PARIS (AFP) — These are dangerous times: suicide rates go up in the spring and during an economic downturn, an analysis of suicide trends published Friday shows.
Add a couple of other known risk factors for taking one’s own life — being a man, a doctor and a smoker, for example — and one has a potentially lethal cocktail of conditions, the study suggests.
An estimated one million people commit suicide each year, accounting for 1.5 percent of all deaths worldwide, according to the survey, conducted by Keith Hawton of Oxford University and Kees van Heeringen of University Hospital in Gent, Belgium.
Incidence, however, varies greatly from one country to another, and even across different latitudes.
Finland, Latvia, Hungary, China, Japan, and Kazakhstan all have exceptionally high rates of suicide, 20 per 100,000 people or higher. In Lithuania the rate is almost 40.
In general, suicide is a major concern in the former Soviet states, notes the study, published in the British medical journal The Lancet.
In China, suicide accounts for 3.6 percent of all deaths, and 30 percent of suicides worldwide, far above its proportion of the global population.
Just below the world average of 15 suicides per 100,000 people are the United States, Canada and Australia, with rates dropping below five per 100,000 in Greece, Mexico, Brazil, Iran and Egypt.
Within Europe, living in sun-deprived northern countries seems to boost the risk of taking one’s own life, especially in the spring, though scientists are not sure why.
One theory suggests the reasons are biological, with the change of season after a period of prolonged darkness provoking some as yet unknown neurochemical imbalance.
Another theory is social: seeing other people who appear happy may be especially hard to take at that time of year.
In rich nations, for every woman who takes her own life, two to four men will do the same. In developing countries, the ratio is more equal, though it may be moving in the same direction.
China is the exception, with significantly more women dying by their own hand.
Suicide, not surprisingly, is more common among the unemployed, though there may also be a secondary link with mental illness, which can often be a barrier to finding and keeping work.
“Previous recessions have been associated with increases in suicide, especially in younger men,” Hawton told journalists by email.
There are also ethnic disparities. Europeans and Americans have higher suicide rates than Hispanic or African Americans, though in the United States the gap is narrowing due to a surge in death rates among young black men.
Some of the highest rates are to be found among aboriginals in the United States and Australia, perhaps due to cultural and social marginalization as well as alcohol abuse, the authors say.

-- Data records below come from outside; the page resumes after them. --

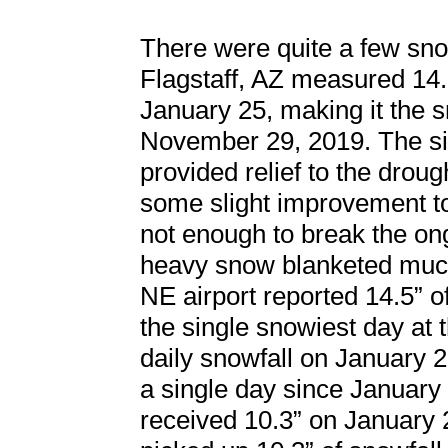
There were quite a few snow
Flagstaff, AZ measured 14.
January 25, making it the s
November 29, 2019. The sig
provided relief to the drou
some slight improvement to 
not enough to break the ong
heavy snow blanketed much
NE airport reported 14.5” o
the single snowiest day at 
daily snowfall on January 
a single day since January
received 10.3” on January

Work profiles matter too. “Risk tends to be elevated in people in occupational groups with easy access to means for suicide — doctors, farmers, pharmacists, dentists, veterinary surgeons and police in countries where they regularly carry guns,” Hawton said.
Among medical professionals, female doctors are most at risk.

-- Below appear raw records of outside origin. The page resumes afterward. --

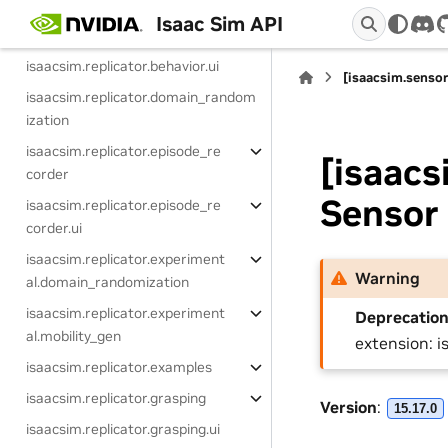
Extensions (Replicator)
Isaac Sim API
dis
isaacsim.replicator.behavior
isaacsim.replicator.behavior.ui
[isaacsim.sensor
isaacsim.replicator.domain_random
ization
isaacsim.replicator.episode_re
[isaacs
corder
Sensor
isaacsim.replicator.episode_re
corder.ui
isaacsim.replicator.experiment
Warning
al.domain_randomization
isaacsim.replicator.experiment
Deprecation
al.mobility_gen
extension: i
isaacsim.replicator.examples
isaacsim.replicator.grasping
Version
:
15.17.0
isaacsim.replicator.grasping.ui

Differences between the sexes show up in methods chosen. Men prefer firearms and hanging, while women opt for less violent means, especially poisoning. In South Asia women commonly set fire to themselves.

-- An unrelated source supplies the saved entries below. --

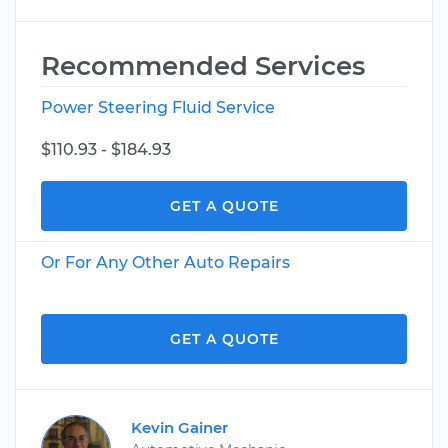
Recommended Services
Power Steering Fluid Service
$110.93 - $184.93
GET A QUOTE
Or For Any Other Auto Repairs
GET A QUOTE
Kevin Gainer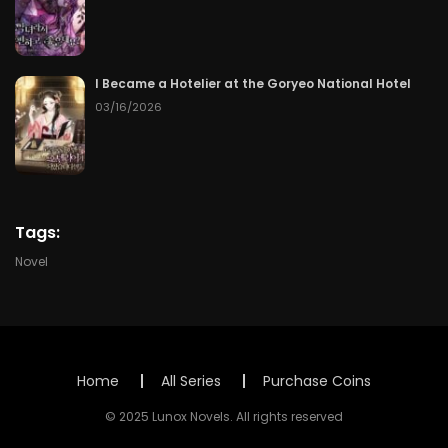
Chapter 98
07/31/2026
Chapter 97
07/30/2026
I Became a Hotelier at the Goryeo National Hotel
Chapter 96
03/16/2026
07/29/2026
Chapter 95
07/28/2026
Chapter 94
07/27/2026
Tags:
Chapter 93
07/26/2026
Novel
Chapter 92
07/25/2026
Chapter 91
07/24/2026
Home
All Series
Purchase Coins
Chapter 90
07/23/2026
© 2025 Lunox Novels. All rights reserved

Mental health plays a major role in suicide, the study shows. Some 90 percent of people who take their own lives are thought to have some form of psychiatric disorder.
Depression ups the risk by 15 to 20 times — fully four percent of patients diagnosed as depressive die by their own hand.
Other factors that increase the odds of ending it all are persistent sexual abuse in childhood, population-wide events such as natural disasters, and the death of celebrities.
Suicide rates rose by 17 percent following the death of Diana, Princess of Wales in 1997 in a car accident in Paris.
War and major terrorist attacks, however, decreases suicide rates, probably due to the social cohesion it creates in communities.